「毎回、昭和40年代以降に活躍された歌手をゲストとして迎えていました。酒井さんは詞と曲、いわゆる『作品』の質の高さと、作品の魅力を十分に引き出し、表現した『アーティストの力』を常に高く評価していました」

 講座を担当した同館の主任学芸員の宮本紘視さんはそう話す。

 数多くのヒット曲をプロデュースして歌謡界に一時代を築き、業界振興や後進育成にも尽力したことなどが評価され、2005年12月に音楽業界初の文化庁長官表彰を受賞、昨年11月には文化功労者に選ばれた。

 プライベートでは、赤ワインを愛飲した。晩年まで、体調がいいとフルボトルを1本空けることも。それでも特段、酔ったふうではなく“ダンディー”のまま。セレクトは酒井さんならではだ。
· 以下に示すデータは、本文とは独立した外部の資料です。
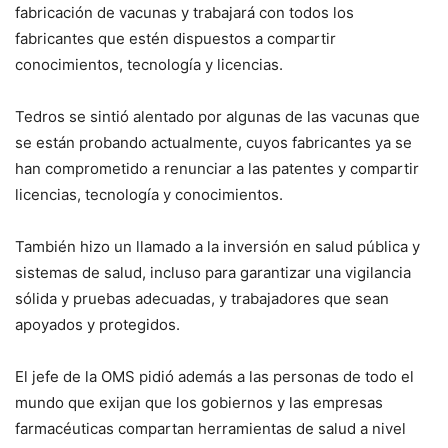
fabricación de vacunas y trabajará con todos los
fabricantes que estén dispuestos a compartir
conocimientos, tecnología y licencias.
Tedros se sintió alentado por algunas de las vacunas que
se están probando actualmente, cuyos fabricantes ya se
han comprometido a renunciar a las patentes y compartir
licencias, tecnología y conocimientos.
También hizo un llamado a la inversión en salud pública y
sistemas de salud, incluso para garantizar una vigilancia
sólida y pruebas adecuadas, y trabajadores que sean
apoyados y protegidos.
El jefe de la OMS pidió además a las personas de todo el
mundo que exijan que los gobiernos y las empresas
farmacéuticas compartan herramientas de salud a nivel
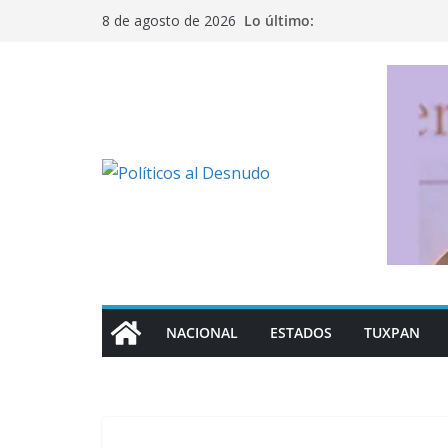
Saltar
Lo último:
8 de agosto de 2026
al
contenido
NACIONAL
ESTADOS
TUXPAN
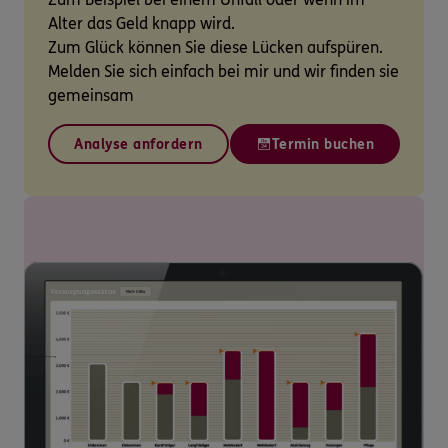
Alter das Geld knapp wird.
Zum Glück können Sie diese Lücken aufspüren.
Melden Sie sich einfach bei mir und wir finden sie
gemeinsam
Analyse anfordern
Termin buchen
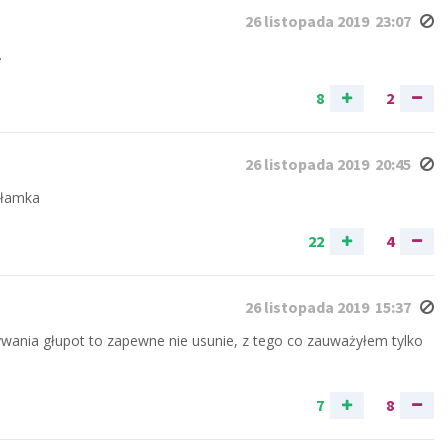
26 listopada 2019 23:07
.
8
2
26 listopada 2019 20:45
ałamka
22
4
26 listopada 2019 15:37
sywania głupot to zapewne nie usunie, z tego co zauważyłem tylko
7
8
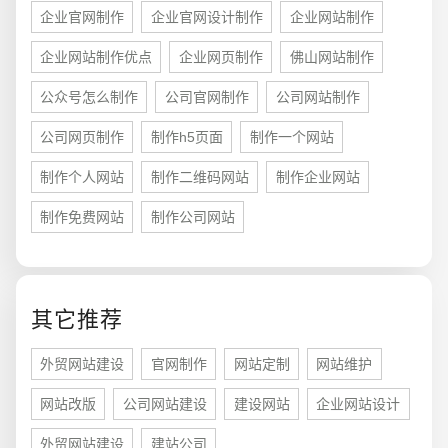
企业官网制作
企业官网设计制作
企业网站制作
企业网站制作优点
企业网页制作
佛山网站制作
公众号怎么制作
公司官网制作
公司网站制作
公司网页制作
制作h5页面
制作一个网站
制作个人网站
制作二维码网站
制作企业网站
制作免费网站
制作公司网站
您的预算
1万-3万
3万-5万
5万-8万
其它推荐
外贸网站建设
官网制作
网站定制
网站维护
招标项目
网站改版
公司网站建设
建设网站
企业网站设计
外贸网站建设
建站公司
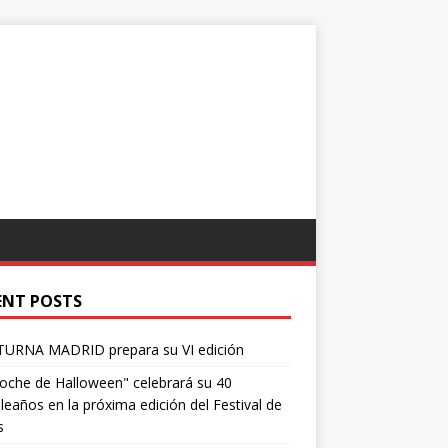
ENT POSTS
URNA MADRID prepara su VI edición
oche de Halloween" celebrará su 40
eaños en la próxima edición del Festival de
s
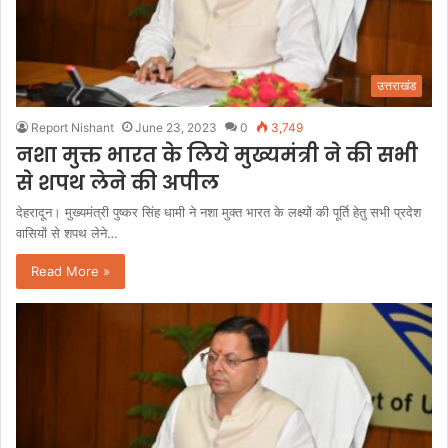
उत्तराखंड
Report Nishant
June 23, 2023
0
3,749
नशा मुक्त भारत के लिये मुख्यमंत्री ने की सभी
से शपथ लेने की अपील
देहरादून। मुख्यमंत्री पुष्कर सिंह धामी ने नशा मुक्त भारत के लक्ष्यों की पूर्ति हेतु सभी प्रदेश
वासियों से शपथ लेने…
Read More »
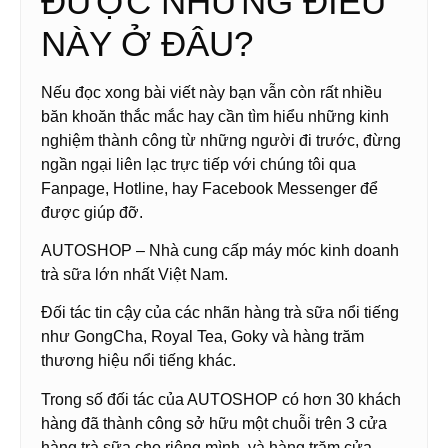
ĐƯỢC NHỮNG ĐIỀU
NÀY Ở ĐÂU?
Nếu đọc xong bài viết này bạn vẫn còn rất nhiều
băn khoăn thắc mắc hay cần tìm hiểu những kinh
nghiệm thành công từ những người đi trước, đừng
ngần ngại liên lạc trực tiếp với chúng tôi qua
Fanpage, Hotline, hay Facebook Messenger để
được giúp đỡ.
AUTOSHOP – Nhà cung cấp máy móc kinh doanh
trà sữa lớn nhất Việt Nam.
Đối tác tin cậy của các nhãn hàng trà sữa nổi tiếng
như GongCha, Royal Tea, Goky và hàng trăm
thương hiệu nổi tiếng khác.
Trong số đối tác của AUTOSHOP có hơn 30 khách
hàng đã thành công sở hữu một chuỗi trên 3 cửa
hàng trà sữa cho riêng mình, và hàng trăm cửa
「産地や銘柄にあまりこだわりません。それに固執しちゃうと、他においしいワインがあっても飲みそびれてしまうから。プロデュースという仕事もそうですが、常にオープンな気持ちで、そのつど柔軟に対応するのが最善だと思っています」

 記者が最後に話したのは5月のゴールデンウィーク後の電話だった。

書籍とか音楽イベント、講演会の依頼が、どんどん来てゆっくりできないですね。新型コロナ? そんなモノに構ってる暇はありません」

 酒井さんが社長を務める酒井プロデュースオフィスによると、その後の5月末に持病のアレルギー疾患で都内の病院に検査入院し、改善したものの体力回復のため入院を続けていたという。

 7月16日午後7時過ぎ、入院先の病院で帰らぬ人となった。死因は心不全だった。